Managed IT Services QBR Expansion Playbook
Build a managed IT services quarterly business review playbook that turns ticket history, risk, roadmap, and business goals into renewal and expansion next steps.
Prompt Template
You are an account manager for a managed IT services provider preparing a quarterly business review that should create value before asking for expansion. Build a QBR expansion playbook for: MSP offering: [help desk, endpoint management, cybersecurity, cloud, backup, compliance, vCIO, network management] Client profile: [industry, size, locations, users, compliance needs, growth plans] Current contract: [services included, renewal date, monthly recurring revenue, SLA, exclusions] Stakeholders: [owner, CFO, operations, IT lead, compliance, office manager, department heads] Ticket and service history: [volume, top issues, response time, recurring incidents, outages, escalations] Business changes: [new office, hiring, audit, merger, remote work, software rollout, security incident] Risk signals: [aging hardware, backup gaps, MFA gaps, unsupported software, endpoint health, vendor sprawl] Expansion options: [security bundle, backup upgrade, compliance package, device refresh, cloud migration, training, vCIO] Proof available: [ticket trends, risk score, asset inventory, incident prevention, benchmark, roadmap] Objections expected: [budget, change fatigue, trust, past service issue, unclear ROI, competing vendor] Meeting format: [30 minutes, 60 minutes, onsite, virtual, executive-only, operational review] Sales boundary: [consultative, no scare tactics, compliance review needed, technical validation required] Create: 1. QBR objective and stakeholder-specific outcomes. 2. Meeting agenda that balances service review, business goals, risk, roadmap, and next steps. 3. Data story using ticket trends, asset health, SLA performance, and recurring issues. 4. Risk and opportunity map tied to business impact, not fear-based selling. 5. Expansion recommendation framework with good/better/best options. 6. Talk tracks for CFO, operations leader, technical contact, and owner. 7. Objection handling for budget, timing, trust, and perceived upsell pressure. 8. Follow-up sequence with proposal, technical validation, and decision timeline. 9. CRM fields and account plan updates after the QBR. 10. Renewal and expansion forecast checklist. Keep the playbook consultative and evidence-based. Do not invent compliance requirements, security findings, or ROI numbers.
Example Output
QBR Agenda
1. Business changes since last quarter - 5 min
2. Service health and ticket trends - 10 min
3. Risk and asset roadmap - 15 min
4. Recommended next investments - 15 min
5. Decisions, owners, and timeline - 5 min
Data Story
Ticket volume fell 12%, but printer and access-reset issues still account for 31% of requests. Three laptops are outside warranty, and two departments are planning new hires next quarter. The practical recommendation is a device refresh schedule plus onboarding automation before headcount increases.
Expansion Framing
Good: standard device refresh plan.
Better: refresh plan plus onboarding automation.

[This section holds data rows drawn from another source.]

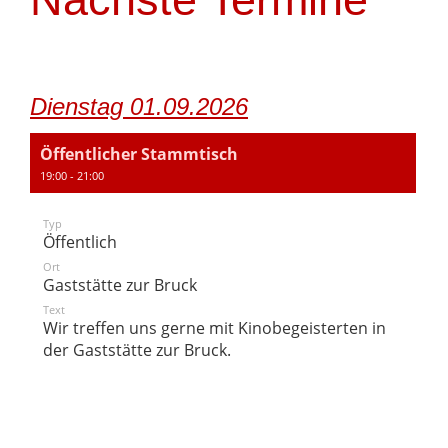
Dienstag 01.09.2026
Öffentlicher Stammtisch
19:00 - 21:00
Typ
Öffentlich
Ort
Gaststätte zur Bruck
Text
Wir treffen uns gerne mit Kinobegeisterten in
der Gaststätte zur Bruck.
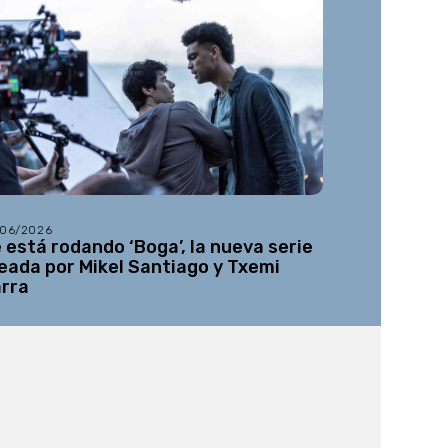
/06/2026
11/06/2026
 está rodando ‘Boga’, la nueva serie
Arranca el
eada por Mikel Santiago y Txemi
largometra
rra
Quiroga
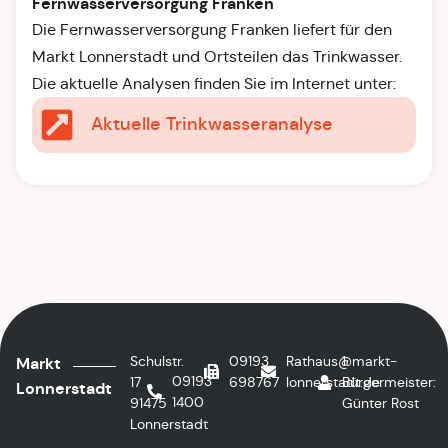
Fernwasserversorgung Franken
Die Fernwasserversorgung Franken liefert für den
Markt Lonnerstadt und Ortsteilen das Trinkwasser.
Die aktuelle Analysen finden Sie im Internet unter:
Aktuelle Trinkwasseranalyse
Schulstr.
09193
Rathaus@markt-
1.
Markt
09193
17
698767
lonnerstadt.de
Bürgermeister:
Lonnerstadt
1400
91475
Günter Rost
Lonnerstadt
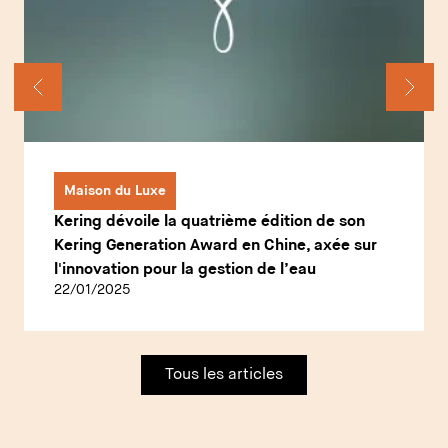
Maison du Luxe
Kering dévoile la quatrième édition de son
Kering Generation Award en Chine, axée sur
l'innovation pour la gestion de l’eau
22/01/2025
Tous les articles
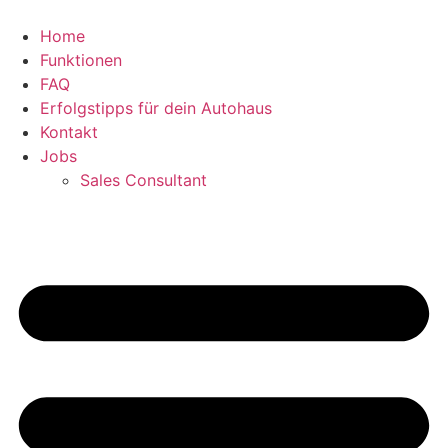
Zum
Inhalt
Home
springen
Funktionen
FAQ
Erfolgstipps für dein Autohaus
Kontakt
Jobs
Sales Consultant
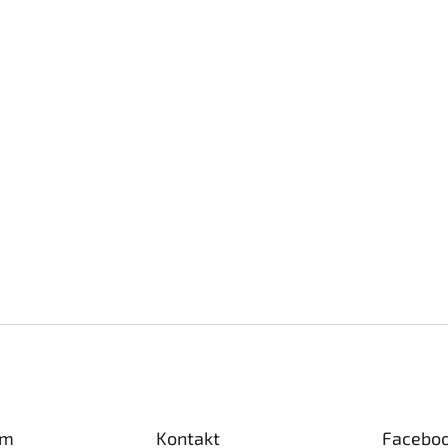
am
Kontakt
Facebo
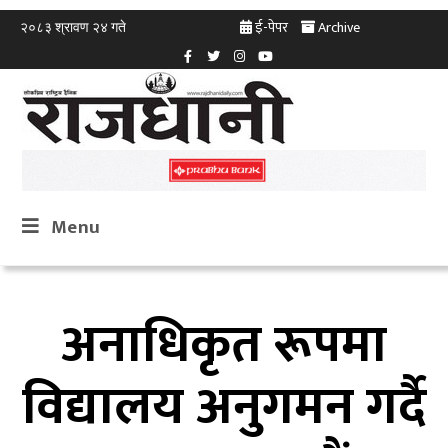
ई-पेपर
Archive
२०८३ श्रावण २४ गते
Menu
अनाधिकृत रूपमा
विद्यालय अनुगमन गर्दै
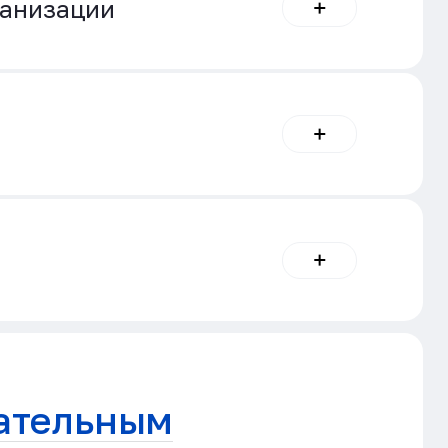
ганизации
ательным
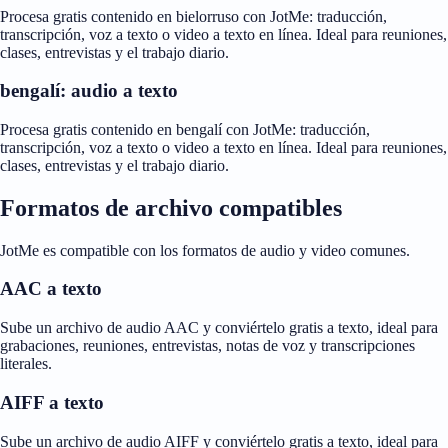
Procesa gratis contenido en bielorruso con JotMe: traducción,
transcripción, voz a texto o video a texto en línea. Ideal para reuniones,
clases, entrevistas y el trabajo diario.
bengalí: audio a texto
Procesa gratis contenido en bengalí con JotMe: traducción,
transcripción, voz a texto o video a texto en línea. Ideal para reuniones,
clases, entrevistas y el trabajo diario.
Formatos de archivo compatibles
JotMe es compatible con los formatos de audio y video comunes.
AAC a texto
Sube un archivo de audio AAC y conviértelo gratis a texto, ideal para
grabaciones, reuniones, entrevistas, notas de voz y transcripciones
literales.
AIFF a texto
Sube un archivo de audio AIFF y conviértelo gratis a texto, ideal para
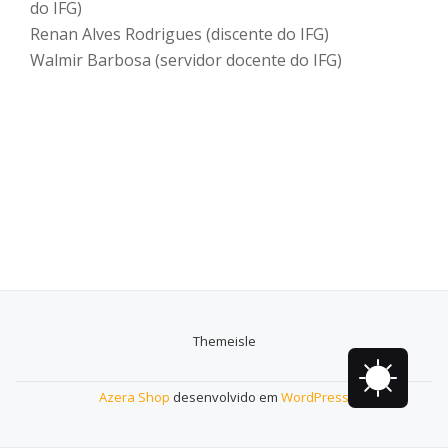
do IFG)
Renan Alves Rodrigues (discente do IFG)
Walmir Barbosa (servidor docente do IFG)
Themeisle
Menu
secundário
Azera Shop
desenvolvido em
WordPress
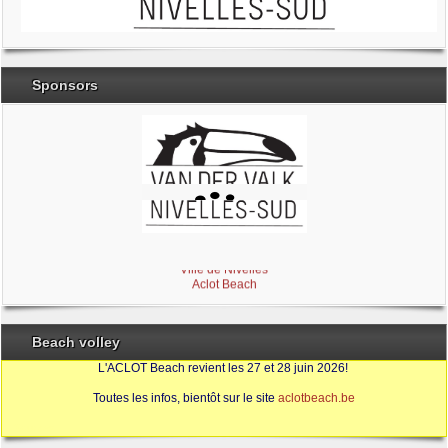
Sponsors
Brabant Wallon
Magic Miroir
Ville de Nivelles
Aclot Beach
Beach volley
L'ACLOT Beach revient les 27 et 28 juin 2026!
Toutes les infos, bientôt sur le site
aclotbeach.be
Sources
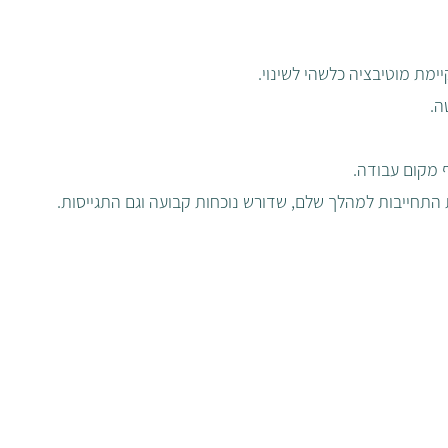
ימת מוטיבציה כלשהי לשינוי.
. 
 מקום עבודה.
 התחייבות למהלך שלם, שדורש נוכחות קבועה וגם התגייסות.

Best: refresh plan, onboarding automation, and quarterly access review for compliance readiness.
Tips for Best Results
- 💡Lead with the client business changes before presenting ticket metrics.
- 💡Use service history as evidence, not as a scare tactic.
- 💡Tie every expansion option to a risk, goal, or operational bottleneck the client recognizes.
- 💡Separate technical validation from the commercial proposal when facts still need checking.